Sans conventions Entre deux voyages direction la Cantine à Delémont, où sera stocké le matériel accumulé pendant 10 ans dans les 1500 m² de l’Usine Junker (qui revient de droit et c’est incontestable aux propriétaires), les amis du Panto se font donc fort de donner un dernier éclat à ce lieu incontestablement contesté. Ils ont choisi d’intituler leur dernière manifestation culturelle Moutstock 2016, qui rassemblera au pied levé une vingtaine de groupes d’artistes de Suisse et de bien au-delà. Une vingtaine de groupes programmés en quelques jours seulement. Entre le 3 et 8 juin, bien d’autres artistes convergeront spontanément vers le Panto, une forme non conventionnelle d’adhésion, la marque sensible et appréciée par toute personne ayant fréquenté ces lieux – et qui de fait a le droit incontestable d’en parler en connaissance de cause et de les défendre. Il fallait que les jugements soient cruellement diffractés par l’ignorance et gavés de rumeurs forcément imaginaires et infondées, tant ce Panto pouvait faire croire qu’un autre modèle de vie apaisée était possible.

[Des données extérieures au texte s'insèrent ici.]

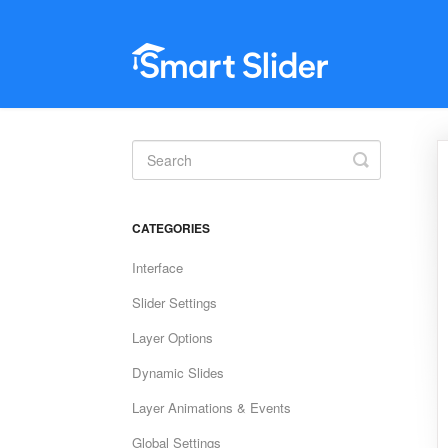
Toggle
Search
CATEGORIES
Interface
Slider Settings
Layer Options
Dynamic Slides
Layer Animations & Events
Global Settings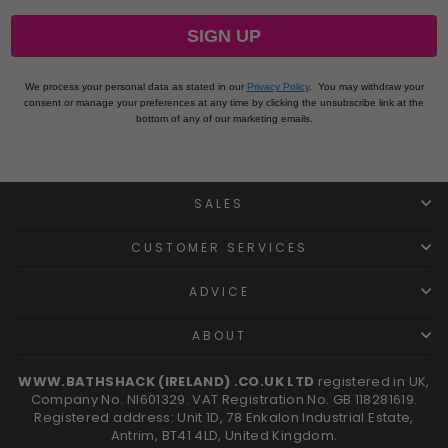
SIGN UP
We process your personal data as stated in our
Privacy Policy
.
You may withdraw your
consent or manage your preferences at any time by clicking the unsubscribe link at the
bottom of any of our marketing emails.
SALES
CUSTOMER SERVICES
ADVICE
ABOUT
WWW.BATHSHACK (IRELAND) .CO.UK LTD
registered in UK,
Company No. NI601329. VAT Registration No. GB 118281619.
Registered address: Unit 1D, 78 Enkalon Industrial Estate,
Antrim, BT41 4LD, United Kingdom.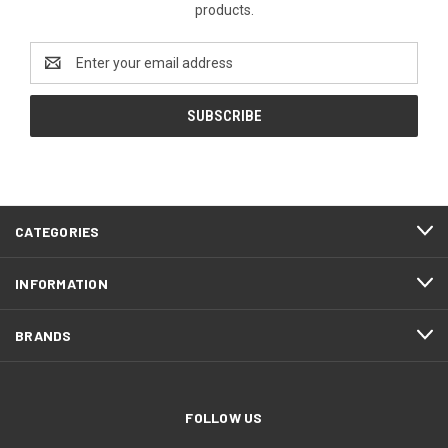
products.
Email
Address
CATEGORIES
INFORMATION
BRANDS
FOLLOW US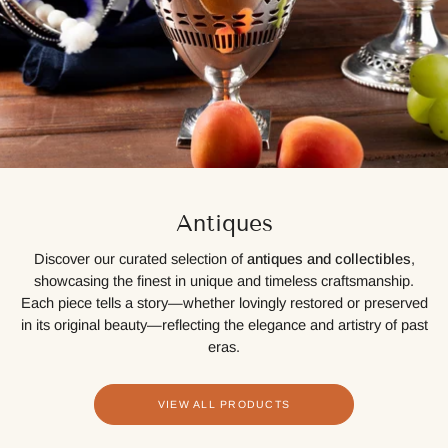
Antiques
Discover our curated selection of
antiques and collectibles
,
showcasing the finest in unique and timeless craftsmanship.
Each piece tells a story—whether lovingly restored or preserved
in its original beauty—reflecting the elegance and artistry of past
eras.
VIEW ALL PRODUCTS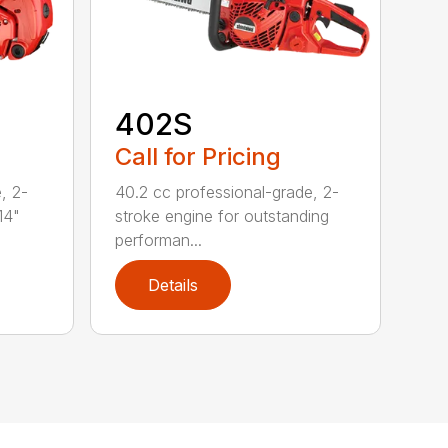
402S
Call for Pricing
, 2-
40.2 cc professional-grade, 2-
14"
stroke engine for outstanding
performan...
Details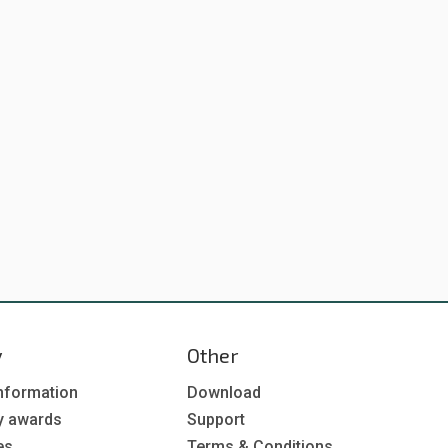
y
Other
nformation
Download
y awards
Support
es
Terms & Conditions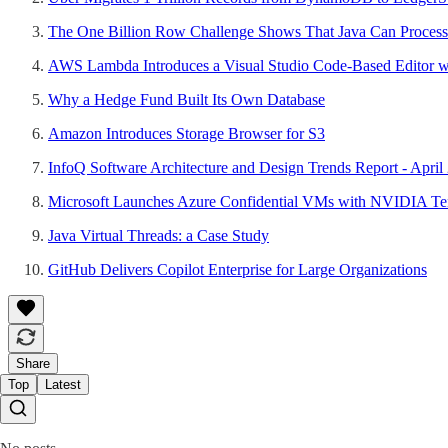
The One Billion Row Challenge Shows That Java Can Process
AWS Lambda Introduces a Visual Studio Code-Based Editor wi
Why a Hedge Fund Built Its Own Database
Amazon Introduces Storage Browser for S3
InfoQ Software Architecture and Design Trends Report - April
Microsoft Launches Azure Confidential VMs with NVIDIA Te
Java Virtual Threads: a Case Study
GitHub Delivers Copilot Enterprise for Large Organizations
Share
Top
Latest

Un autre sens à la vie Dans une société géométriquement encadrée pour répondre aux besoins d’un dogme énoncé sous le vocable de loi financière, bien plus qu’économique d’ailleurs, le vivre ensemble agité par des iconoclastes et la démonstration que l’on peut donner un autre sens à l’existence en s’affranchissant de cet entrelacs de carcans sociétaux, ne pouvaient être assimilés raisonnablement par des personnes hermétiques à cet exemple. La liberté affichée sans ostentation par ces trentenaires alternatifs, en fracture ouverte avec une société de plus en plus sectaire et qui impose ses règles intangibles au plus grand nombre, a été ressentie comme une provocation insupportable. Le Panto… Symbole d’une liberté conquise et d’une générosité sans but lucratif, deux facettes d’une diversité culturelle en voie de disparition. Il n’y a donc pas que les pandas…

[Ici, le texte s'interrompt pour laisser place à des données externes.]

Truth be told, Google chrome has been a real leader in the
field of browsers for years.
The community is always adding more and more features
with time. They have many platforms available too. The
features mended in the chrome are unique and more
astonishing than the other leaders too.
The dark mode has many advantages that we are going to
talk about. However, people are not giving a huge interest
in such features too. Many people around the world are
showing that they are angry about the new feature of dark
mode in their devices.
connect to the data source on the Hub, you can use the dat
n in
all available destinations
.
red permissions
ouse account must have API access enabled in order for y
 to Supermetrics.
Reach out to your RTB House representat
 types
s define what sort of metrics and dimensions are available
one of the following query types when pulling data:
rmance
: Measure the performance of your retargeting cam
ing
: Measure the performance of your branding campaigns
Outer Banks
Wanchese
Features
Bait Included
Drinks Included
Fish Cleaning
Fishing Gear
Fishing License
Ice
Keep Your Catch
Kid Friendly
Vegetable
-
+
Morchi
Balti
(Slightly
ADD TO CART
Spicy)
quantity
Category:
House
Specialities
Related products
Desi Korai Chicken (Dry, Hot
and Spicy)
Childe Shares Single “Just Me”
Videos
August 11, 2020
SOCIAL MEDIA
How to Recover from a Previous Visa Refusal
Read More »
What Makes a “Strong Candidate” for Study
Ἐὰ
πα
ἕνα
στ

Humanité en recherche d’identité Avec la force de conviction (intelligemment et poliment argumentée) dont font preuve les ex-permanents du Pantographe, leur détermination tranquille à vivre d’une manière responsable et modérée, le centre culturel renaîtra sans doute de ses cendres. Dans un ailleurs encore indéterminé. Quant aux murs de l’Usine Junker, ils exhaleront longtemps ce qu’ils ont absorbé de joie, de rires, de ces instants magiques de rencontres artistiques, d’une envie de vivre sans trop concéder aux exigences d’une société matérialiste, aveugle, de plus en plus insensible. Une société anthropophage qui, sans état d’âme consomme ses propres spécificités: la richesse de sa diversité, ses facultés cognitives et son aspiration à l’intelligence. Alors en attendant que le plat de résistance soit digéré, vous reprendrez bien un peu de désert?